独白
死が何より恐かった。
子どもの頃から布団にこもれば死の向こうにある暗闇を感じては身体を丸め、母の子守歌に安心を求めていた。
そんな僕が永遠を求めてしまうのはしょうがなかったと思う。
どんな人生を送っても、どんな家に生まれようが多分同じように変わらない永遠を恋い焦がれていたと思う。
とにかく何か世の中に僕が生きたシルシを刻みたかった。
僕が尊敬する人の言葉を借りるなら「とにかくこの世に生まれたからには、何かひとつ足あとを残したい!」だ。
ただ、せわしなく毎日を生きて行く中で、そんな子どもの決心も頭の片隅に追いやられてしまった。
ただ早く安全に歩くことが大切なのだと自分に言い聞かせて。
だから大学も教育学部に入って、比較的頭が悪くても楽で安全な道を通った。
いや、頭の片隅にあった『生きたシルシ』をを子どもたちを育てることで残したいんだという事実に目を背けたまま。
そんな醜い人間が。
薄っぺらい人間の皮を被った、ニンゲン擬きが。
もう一度自分の醜さと向き合ってみようと思ったのはやっぱ死だった。
尊敬していた先輩の死。
大学の時に入っていた演劇サークルの先輩。
いつも自分を表現していて、キラキラする程まぶしくて羨ましかった憧れの先輩。
そんな先輩が冷たくなっていた。
先輩の葬式には雨が降っていて、二度と戻らない時間がまるで器から零れるように降り続けた。
どうしてなんだろう。
どうして人は死んでしまうんだろう。
先輩の死因は特に言及しない。
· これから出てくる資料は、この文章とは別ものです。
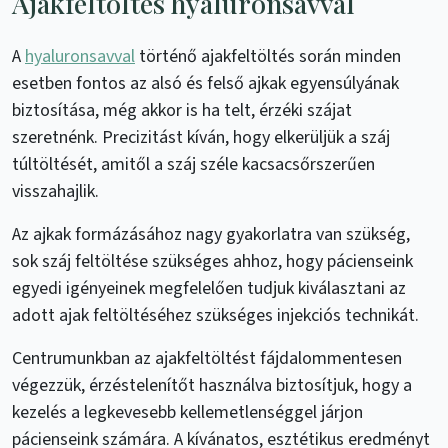
Ajakfeltöltés hyaluronsavval
A
hyaluronsavval
történő ajakfeltöltés során minden
esetben fontos az alsó és felső ajkak egyensúlyának
biztosítása, még akkor is ha telt, érzéki szájat
szeretnénk. Precizitást kíván, hogy elkerüljük a száj
túltöltését, amitől a száj széle kacsacsőrszerűen
visszahajlik.
Az ajkak formázásához nagy gyakorlatra van szükség,
sok száj feltöltése szükséges ahhoz, hogy pácienseink
egyedi igényeinek megfelelően tudjuk kiválasztani az
adott ajak feltöltéséhez szükséges injekciós technikát.
Centrumunkban az ajakfeltöltést fájdalommentesen
végezzük, érzéstelenítőt használva biztosítjuk, hogy a
kezelés a legkevesebb kellemetlenséggel járjon
pácienseink számára. A kívánatos, esztétikus eredményt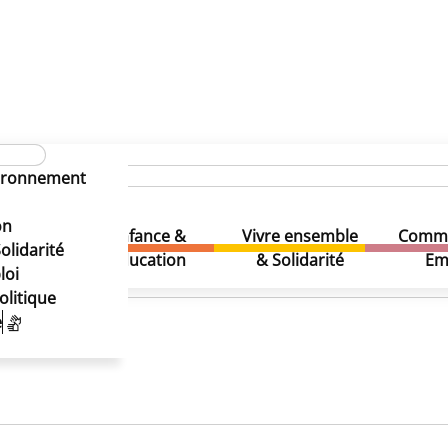
vironnement
on
Enfance &
Vivre ensemble
Comme
& Loisirs
olidarité
Education
& Solidarité
Em
loi
olitique
e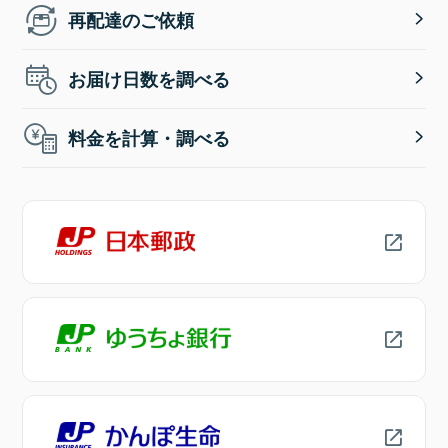
再配達のご依頼
お届け日数を調べる
料金を計算・調べる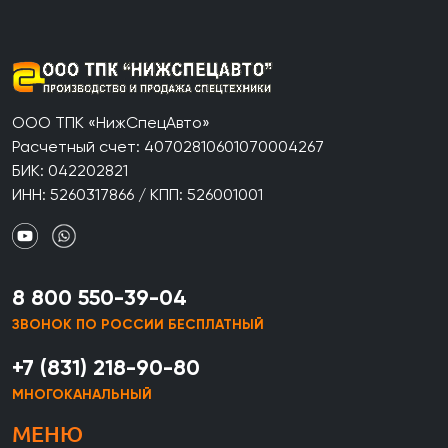
ООО ТПК «НижСпецАвто»
Расчетный счет: 40702810601070004267
БИК: 042202821
ИНН: 5260317866 / КПП: 526001001
8 800 550-39-04
ЗВОНОК ПО РОССИИ БЕСПЛАТНЫЙ
+7 (831) 218-90-80
МНОГОКАНАЛЬНЫЙ
МЕНЮ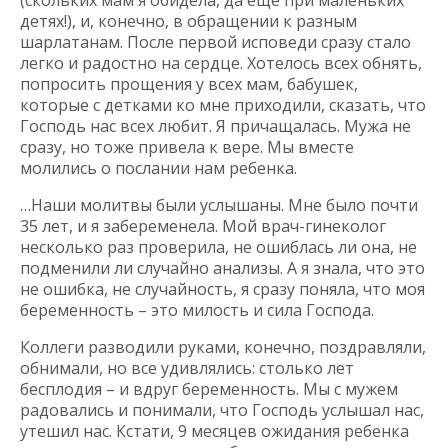
(скольких мам я обидела, да еще при маленьких
детях!), и, конечно, в обращении к разным
шарлатанам. После первой исповеди сразу стало
легко и радостно на сердце. Хотелось всех обнять,
попросить прощения у всех мам, бабушек,
которые с детками ко мне приходили, сказать, что
Господь нас всех любит. Я причащалась. Мужа не
сразу, но тоже привела к вере. Мы вместе
молились о послании нам ребенка.
…Наши молитвы были услышаны. Мне было почти
35 лет, и я забеременела. Мой врач-гинеколог
несколько раз проверила, не ошиблась ли она, не
подменили ли случайно анализы. А я знала, что это
не ошибка, не случайность, я сразу поняла, что моя
беременность – это милость и сила Господа.
Коллеги разводили руками, конечно, поздравляли,
обнимали, но все удивлялись: столько лет
бесплодия – и вдруг беременность. Мы с мужем
радовались и понимали, что Господь услышал нас,
утешил нас. Кстати, 9 месяцев ожидания ребенка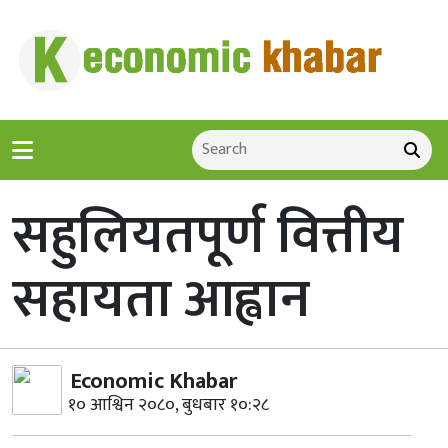
सहुलियतपूर्ण वित्तीय
सहायता आह्वान
Economic Khabar
१० आश्विन २०८०, बुधबार १०:२८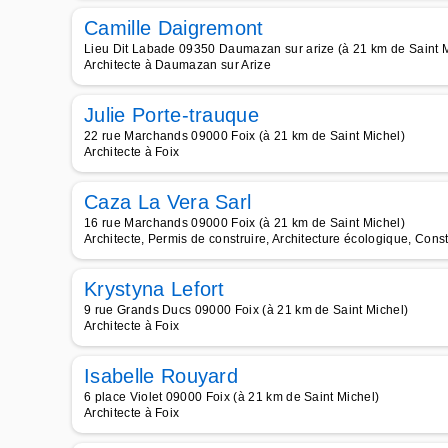
Camille Daigremont
Lieu Dit Labade 09350 Daumazan sur arize (à 21 km de Saint M
Architecte à Daumazan sur Arize
Julie Porte-trauque
22 rue Marchands 09000 Foix (à 21 km de Saint Michel)
Architecte à Foix
Caza La Vera Sarl
16 rue Marchands 09000 Foix (à 21 km de Saint Michel)
Architecte, Permis de construire, Architecture écologique, Cons
Krystyna Lefort
9 rue Grands Ducs 09000 Foix (à 21 km de Saint Michel)
Architecte à Foix
Isabelle Rouyard
6 place Violet 09000 Foix (à 21 km de Saint Michel)
Architecte à Foix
大切なのは死そのものだからだ。
また僕の中で死に対する恐怖が膨張した。
それからしばらくして、今将来の選択肢を迫られている。
何になるか、何になりたいか。
少しだけハムレットに出てくる有名な台詞に似ているかもしれない。
「生きるべきか、死ぬべきか。それが問題だ」
なるほど。つまりは選択死なのかもしれない。
どういう風に死にたいのか。
とても大きな問題だ。
このまま教師になる道も別段幸福ではあろう。
だがしかし、良いのだろうか。
先輩の死に顔を見て思った。
教師になった僕は次の日死んでいても満足なのだろうか。
分からない。分からない。
僕は一体何になりたいのだろう。
いや、もう分かっていることなのかもしれない。
こうして筆を、いやパソコンをカタカタして文章をしたためているのだから。
自分の醜さを見つめるように書きだしていく。
僕の身体はまるで文字列だ。
難解でこんがらがっていて、そして目を凝らすと少しだけ見えてくる。
紐解いて溢れるものを形に変えていく。
少しだけ。
少しだけ死とはこんなものかも知れないと思えた。
自分の中から何かが抜けていって、代わりの何かが胸の穴に染みこむような。
満たされているのか、それとも消えてしまっているのか。
多分明日も憂鬱になりながら日々を暮らしていくだろう。
何になりたいかはまだ決められないが。
今日の僕を殺した僕は、明日何かになれそうだ。